Jazz, film, and improvised culture.

Sunday, June 18, 2017

Simian Verite: The Mighty Peking Man

It is hard to believe Dino De Laurentiis’s 1976 King Kong remake was such a huge hit in its day, but apparently it was. Identifying an opportunity, the legendary Runme Shaw rushed a Mandarin language “riff” into production, sacrificing time-consuming luxuries such as logic and good sense. The result is a ludicrously politically incorrect throwback to Toho’s mid-1960s kaiju-style King Kong movies, but with a Mandarin speaking blonde jungle pin-up queen thrown in for good measure. With the passage of time, it sure looks like the Shaw Brothers Studio got more right in Ho Meng-hua’s The Might Peking Man (a.k.a. Goliathon, a.k.a. etc., etc.), which screens during Anthology Film Archive’s recently launched Simian Vérité film series (trailer here).

Carl Denham would be disgusted by a scumbag promoter like Lu Tien. He hires heartbroken adventurer Chen Zhengfeng to lead his Himalayan expedition in search of a fabled giant simian, but then leaves him stranded, presumably to die, when they clash over Lu Tien’s management techniques.

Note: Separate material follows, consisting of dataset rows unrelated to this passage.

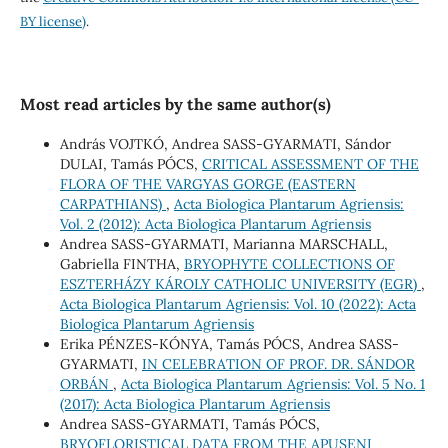
BY license)
.
Most read articles by the same author(s)
András VOJTKÓ, Andrea SASS-GYARMATI, Sándor
DULAI, Tamás PÓCS,
CRITICAL ASSESSMENT OF THE
FLORA OF THE VARGYAS GORGE (EASTERN
CARPATHIANS)
,
Acta Biologica Plantarum Agriensis:
Vol. 2 (2012): Acta Biologica Plantarum Agriensis
Andrea SASS-GYARMATI, Marianna MARSCHALL,
Gabriella FINTHA,
BRYOPHYTE COLLECTIONS OF
ESZTERHÁZY KÁROLY CATHOLIC UNIVERSITY (EGR)
,
Acta Biologica Plantarum Agriensis: Vol. 10 (2022): Acta
Biologica Plantarum Agriensis
Erika PÉNZES-KÓNYA, Tamás PÓCS, Andrea SASS-
GYARMATI,
IN CELEBRATION OF PROF. DR. SÁNDOR
ORBÁN
,
Acta Biologica Plantarum Agriensis: Vol. 5 No. 1
(2017): Acta Biologica Plantarum Agriensis
Andrea SASS-GYARMATI, Tamás PÓCS,
BRYOFLORISTICAL DATA FROM THE APUSENI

However, Chen is rescued by Ah Wei, an animal-skin-bikini-donning orphan, who is the apple of Ah Wang’s gargantuan gorilla eye.

After a year developing a romantic relationship with Ah Wei, Chen convinces her to come back to civilization with him, with Ah Wang in tow. Of course, as soon as Lu Tien gets his claws into the Ahs, he returns to his exploitative ways. Eventually, Ah Wang will feel put out by such shabby treatment—and you know what that means. Look out Hong Kong.

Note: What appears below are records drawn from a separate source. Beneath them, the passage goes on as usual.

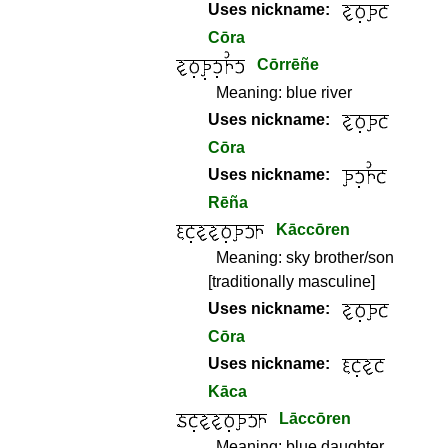
Uses nickname:
Cōra
Cōrrēñe
Meaning:
blue river
Uses nickname:
Cōra
Uses nickname:
Rēña
Kāccōren
Meaning:
sky brother/son
[traditionally masculine]
Uses nickname:
Cōra
Uses nickname:
Kāca
Lāccōren
Meaning:
blue daughter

There are scenes of Chen and his expedition-mates firing into packs of stampeding elephants that you just can’t do anymore. Likewise, the way Ah Wei schleps around compliant leopards suggests the animals must have been drugged into the Age of Aquarius. Plus, Joyce Carol Oates would surely be outraged at the way the giant monkey is treated in the third act.

Regardless, Ho and special effects supervisor Sadamasa Arikawa (a veteran of the Godzilla franchise) pick-up admirably where Toho left off, leveling some of prime commercial district real estate. Given the square footage of Hong Kong, Ah Wang’s rampage is particularly devastating. Fittingly, he makes his last stand on the former Connaught Centre (now known as Jardine House), whose metal circular grid pattern provided plenty of accommodating footholds. At the time, it was the tallest building in Hong Kong, but now it does even crack the top one hundred.

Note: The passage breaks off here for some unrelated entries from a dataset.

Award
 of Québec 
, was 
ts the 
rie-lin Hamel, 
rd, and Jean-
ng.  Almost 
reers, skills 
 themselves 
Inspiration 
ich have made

The acting in Peking Man is what it is, but Ku Feng certainly came to play as the dastardly Lu Tien. As Chen, Danny Lee also keeps charging ahead like a trooper. Of course, it is pretty clear in each of her scenes why Ho and the Shaw Brothers cast Swiss-born Evelyne Kraft as Ah Wei.

Mighty Peking Man is just a ton of shameless fun. Don’t call it camp, because it is pure spectacle to behold. Highly recommended for fans of cult cinema and killer apes, The Mighty Peking Man screens this Monday (6/19) and the following Monday (6/26), as part of Simian Vérité at Anthology Film Archives.